Repeat only the stretch of lines below that runs from the line with "čepom od bambusa" through the line with "ต่อมาราคาทำจุดสูงสุดใหม่ที่ 0.6870 แต่", unaltered.

GIVEN ENTRIES Start Marker

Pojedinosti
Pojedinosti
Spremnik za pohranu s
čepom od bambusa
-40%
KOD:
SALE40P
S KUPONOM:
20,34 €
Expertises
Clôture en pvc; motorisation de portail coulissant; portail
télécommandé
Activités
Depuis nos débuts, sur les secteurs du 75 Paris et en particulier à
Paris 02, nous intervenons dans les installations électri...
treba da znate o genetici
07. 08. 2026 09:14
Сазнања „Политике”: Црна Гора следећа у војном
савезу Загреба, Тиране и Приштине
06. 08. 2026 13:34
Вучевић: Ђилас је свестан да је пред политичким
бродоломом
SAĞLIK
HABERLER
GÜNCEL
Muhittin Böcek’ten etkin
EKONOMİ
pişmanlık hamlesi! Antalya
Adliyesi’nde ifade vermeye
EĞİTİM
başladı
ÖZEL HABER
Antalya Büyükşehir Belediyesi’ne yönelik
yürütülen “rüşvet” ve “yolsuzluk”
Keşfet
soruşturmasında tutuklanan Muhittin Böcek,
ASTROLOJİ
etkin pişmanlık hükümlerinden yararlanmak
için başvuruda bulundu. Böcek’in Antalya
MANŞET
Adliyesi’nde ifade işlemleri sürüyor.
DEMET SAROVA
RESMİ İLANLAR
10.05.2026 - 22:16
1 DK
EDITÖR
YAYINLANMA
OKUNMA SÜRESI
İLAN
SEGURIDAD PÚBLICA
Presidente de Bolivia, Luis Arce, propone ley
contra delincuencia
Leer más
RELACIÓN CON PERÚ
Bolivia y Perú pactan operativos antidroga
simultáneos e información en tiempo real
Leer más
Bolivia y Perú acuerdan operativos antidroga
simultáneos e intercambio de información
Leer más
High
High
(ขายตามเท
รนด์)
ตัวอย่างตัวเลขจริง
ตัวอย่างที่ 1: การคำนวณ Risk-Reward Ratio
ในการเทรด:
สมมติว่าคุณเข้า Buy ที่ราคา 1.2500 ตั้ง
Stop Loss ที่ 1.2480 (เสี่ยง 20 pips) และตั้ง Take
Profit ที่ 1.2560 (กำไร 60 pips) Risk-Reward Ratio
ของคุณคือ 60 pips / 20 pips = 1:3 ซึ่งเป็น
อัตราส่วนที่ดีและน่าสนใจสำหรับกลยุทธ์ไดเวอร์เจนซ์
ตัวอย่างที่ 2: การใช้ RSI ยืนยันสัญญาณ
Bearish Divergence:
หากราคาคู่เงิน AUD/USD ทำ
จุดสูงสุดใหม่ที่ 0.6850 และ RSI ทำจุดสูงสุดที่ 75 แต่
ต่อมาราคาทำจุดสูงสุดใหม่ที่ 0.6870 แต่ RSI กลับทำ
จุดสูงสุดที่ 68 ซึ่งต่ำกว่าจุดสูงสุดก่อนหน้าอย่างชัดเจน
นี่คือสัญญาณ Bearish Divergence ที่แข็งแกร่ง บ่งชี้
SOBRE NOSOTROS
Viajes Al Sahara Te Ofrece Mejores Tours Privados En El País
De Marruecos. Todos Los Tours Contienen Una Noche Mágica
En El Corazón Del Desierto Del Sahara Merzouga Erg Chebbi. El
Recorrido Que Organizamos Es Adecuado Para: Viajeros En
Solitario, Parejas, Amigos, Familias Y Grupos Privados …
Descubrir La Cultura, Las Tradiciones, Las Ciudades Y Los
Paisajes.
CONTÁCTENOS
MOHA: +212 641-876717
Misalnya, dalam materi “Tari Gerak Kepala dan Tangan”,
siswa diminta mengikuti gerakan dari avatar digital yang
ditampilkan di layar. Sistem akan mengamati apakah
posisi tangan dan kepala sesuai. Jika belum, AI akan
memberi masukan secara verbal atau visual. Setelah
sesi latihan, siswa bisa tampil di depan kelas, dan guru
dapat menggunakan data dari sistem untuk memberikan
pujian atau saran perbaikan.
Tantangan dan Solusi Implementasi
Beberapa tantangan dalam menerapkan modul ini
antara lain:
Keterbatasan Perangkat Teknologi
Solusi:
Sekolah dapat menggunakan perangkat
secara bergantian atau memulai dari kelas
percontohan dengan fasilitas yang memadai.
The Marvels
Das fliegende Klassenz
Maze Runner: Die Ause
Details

GIVEN ENTRIES End Marker

| RESPONSE AREA |
čepom od bambusa
-40%
KOD:
SALE40P
S KUPONOM:
20,34 €
Expertises
Clôture en pvc; motorisation de portail coulissant; portail
télécommandé
Activités
Depuis nos débuts, sur les secteurs du 75 Paris et en particulier à
Paris 02, nous intervenons dans les installations électri...
treba da znate o genetici
07. 08. 2026 09:14
Сазнања „Политике”: Црна Гора следећа у војном
савезу Загреба, Тиране и Приштине
06. 08. 2026 13:34
Вучевић: Ђилас је свестан да је пред политичким
бродоломом
SAĞLIK
HABERLER
GÜNCEL
Muhittin Böcek’ten etkin
EKONOMİ
pişmanlık hamlesi! Antalya
Adliyesi’nde ifade vermeye
EĞİTİM
başladı
ÖZEL HABER
Antalya Büyükşehir Belediyesi’ne yönelik
yürütülen “rüşvet” ve “yolsuzluk”
Keşfet
soruşturmasında tutuklanan Muhittin Böcek,
ASTROLOJİ
etkin pişmanlık hükümlerinden yararlanmak
için başvuruda bulundu. Böcek’in Antalya
MANŞET
Adliyesi’nde ifade işlemleri sürüyor.
DEMET SAROVA
RESMİ İLANLAR
10.05.2026 - 22:16
1 DK
EDITÖR
YAYINLANMA
OKUNMA SÜRESI
İLAN
SEGURIDAD PÚBLICA
Presidente de Bolivia, Luis Arce, propone ley
contra delincuencia
Leer más
RELACIÓN CON PERÚ
Bolivia y Perú pactan operativos antidroga
simultáneos e información en tiempo real
Leer más
Bolivia y Perú acuerdan operativos antidroga
simultáneos e intercambio de información
Leer más
High
High
(ขายตามเท
รนด์)
ตัวอย่างตัวเลขจริง
ตัวอย่างที่ 1: การคำนวณ Risk-Reward Ratio
ในการเทรด:
สมมติว่าคุณเข้า Buy ที่ราคา 1.2500 ตั้ง
Stop Loss ที่ 1.2480 (เสี่ยง 20 pips) และตั้ง Take
Profit ที่ 1.2560 (กำไร 60 pips) Risk-Reward Ratio
ของคุณคือ 60 pips / 20 pips = 1:3 ซึ่งเป็น
อัตราส่วนที่ดีและน่าสนใจสำหรับกลยุทธ์ไดเวอร์เจนซ์
ตัวอย่างที่ 2: การใช้ RSI ยืนยันสัญญาณ
Bearish Divergence:
หากราคาคู่เงิน AUD/USD ทำ
จุดสูงสุดใหม่ที่ 0.6850 และ RSI ทำจุดสูงสุดที่ 75 แต่
ต่อมาราคาทำจุดสูงสุดใหม่ที่ 0.6870 แต่ RSI กลับทำ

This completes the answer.